Here, we define the effect of these two problems on real RNA-seq based enrichment analysis results and demonstrate how these two issues impact performance using simulated expression data. Finally, we classify popular tools regarding these two problems and provide general recommendations for end users.

Methods

Expression data preparation

To quantify the effect of these two problems on RNA-seq based enrichment analysis, data from seven transcriptomic studies were downloaded from DEE2 using the getDEE2 R/Bioconductor package [19]. Raw data for these seven studies are available from NCBI Sequence Read Archive under the accession numbers SRP128998, SRP038101, SRP037718, SRP096177, SRP097759, SRP253951 and SRP068733 [20–25]. For each dataset, kallisto (v0.43.1) [26] transcript counts were aggregated to the gene level. Genes with fewer than 10 reads per sample on average were removed from downstream analysis. Remaining genes passing this selection were included in the background gene set. Differential expression analysis was conducted with DESeq2 v1.44.0 [27], with genes identified by their Ensembl identifiers. Gene symbols were then fetched using biomaRt v2.60.0, based on Ensembl version 112 [28].

Examining the background problem using real transcriptome data

Human gene sets were obtained from MSigDB v2023.2 [18], and included KEGG Medicus [16], Reactome [29], Wikipathways [30], MicroRNA targets from miRdb [31], transcription factor targets from GTRD [32], Gene Ontology (GO) [17], Human Phenotype Ontology (HPO) [33], Cell markers and Hallmark pathways [18]. To demonstrate the background problem, differentially expressed genes with FDR<0.05 were subset, with separate lists for up and downregulated genes. If fewer than 200 genes met this criterion, then the 200 genes with the smallest p-values were selected, as suggested by a previous report [34]. These gene lists were subjected to ORA using clusterProfiler’s enricher function v4.12.0, using a minimum set size of 5 and a no maximum set size.

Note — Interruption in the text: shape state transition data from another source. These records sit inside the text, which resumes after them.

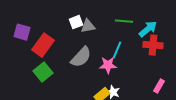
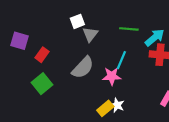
white square: (76, 22) -> (77, 21), moved
gray triangle: (88, 26) -> (90, 34), turned -42
red rectangle: (43, 45) -> (42, 55), size x0.6

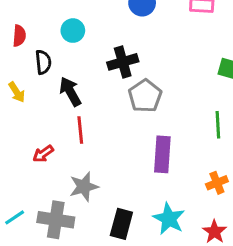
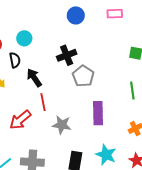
cyan circle: (73, 31) -> (24, 38), moved
red arrow: (43, 154) -> (20, 120), size x1.6
gray star: (84, 187) -> (62, 125), moved, turned 30

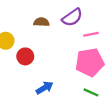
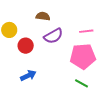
purple semicircle: (72, 17) -> (53, 36), moved
blue arrow: (45, 88) -> (28, 76), moved

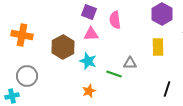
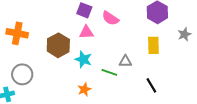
pink semicircle: (115, 20) -> (110, 18), turned -48
black line: (167, 89) -> (151, 85), moved, turned -49

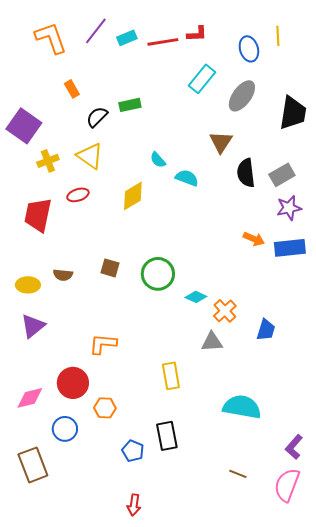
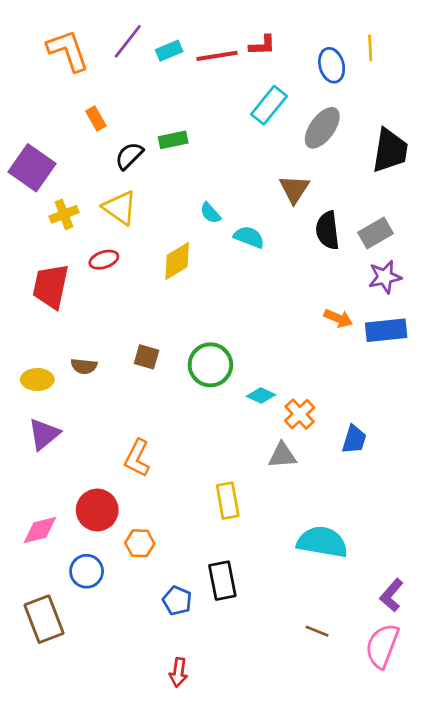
orange L-shape: (103, 344) -> (137, 458), turned -68

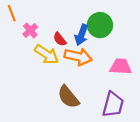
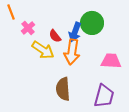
orange arrow: (78, 57) -> (72, 52), turned 85
brown semicircle: (68, 97) -> (63, 89), turned 35

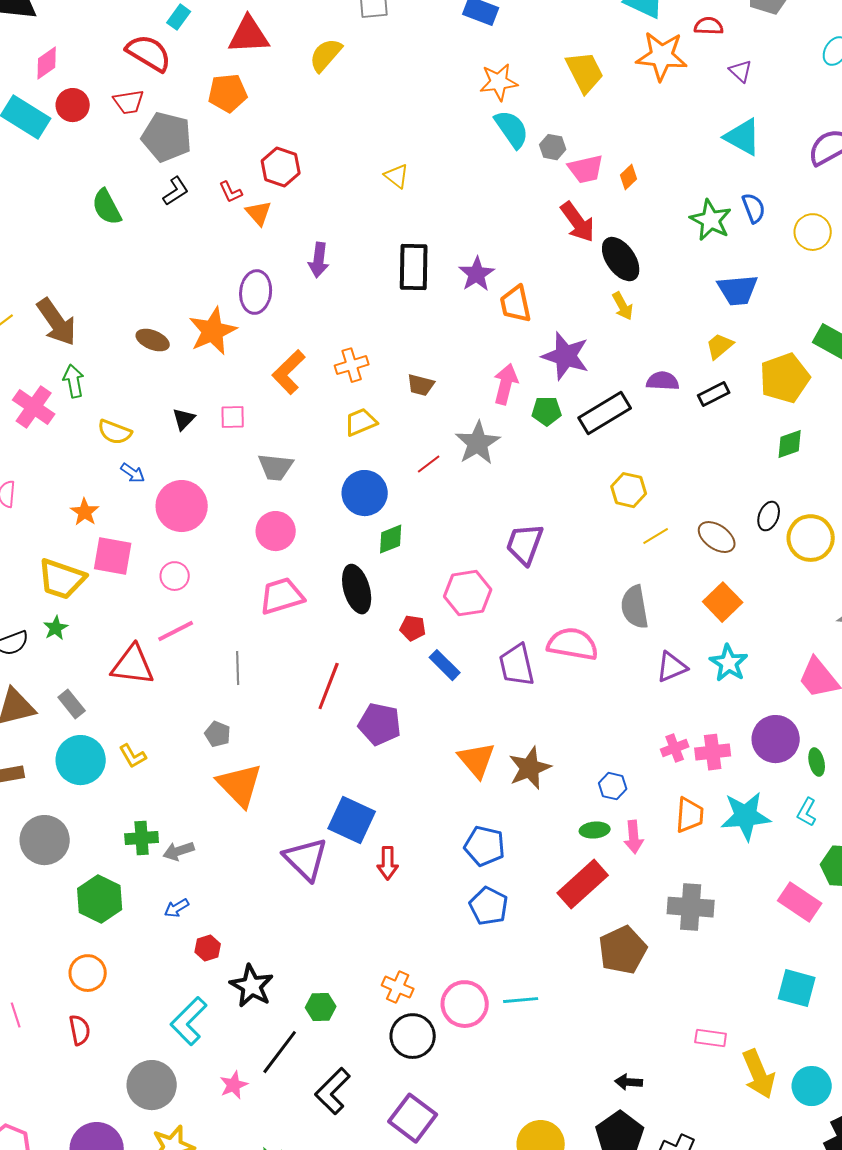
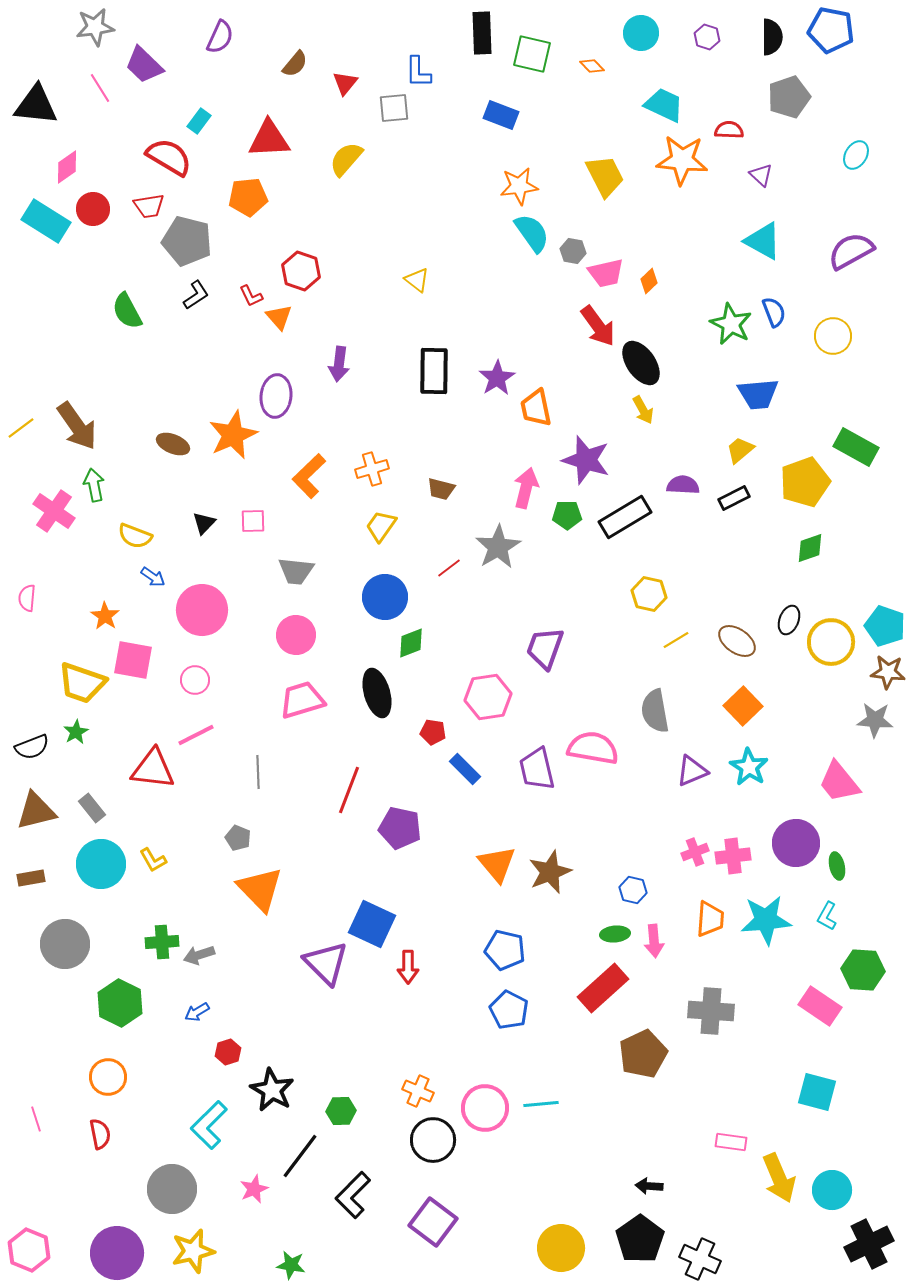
yellow trapezoid: (361, 422) -> (381, 526), turned -32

To systematically assess the impact of the background problem, we conducted ORA with clusterProfiler using the different gene set libraries described above for the seven RNA-seq datasets. ClusterProfiler was used with the same parameters as above, and we devised a simple workaround to the background problem, which is to append the entire background list as a gene set to the library. This forces clusterProfiler to retain all background genes. The ORA analyses were then filtered for significant sets using an FDR threshold of 0.05. Jaccard index was used to compare original and corrected analyses.

Examining the FDR problem

For this test, 2000 of the top up and down regulated genes were selected from each differential expression dataset based on p-value. A workaround for the FDR problem was devised by filtering the gene sets by the presence of at least two genes in the background list prior to running clusterProfiler. After running clusterProfiler using the parameters above, the number of gene sets in the results was quantified, and compared to the number that should have been reported using the two gene limit. The difference between these numbers (n) represents the number of missing gene sets. To account for these tests, n values of 1 were appended to the p-values obtained by clusterProfiler, followed by FDR correction in R, to obtain the properly corrected FDR values. As above, analysis of seven datasets was done with nine gene set libraries, the significant sets were selected and the Jaccard statistics were collected for each run to compare original and corrected analysis.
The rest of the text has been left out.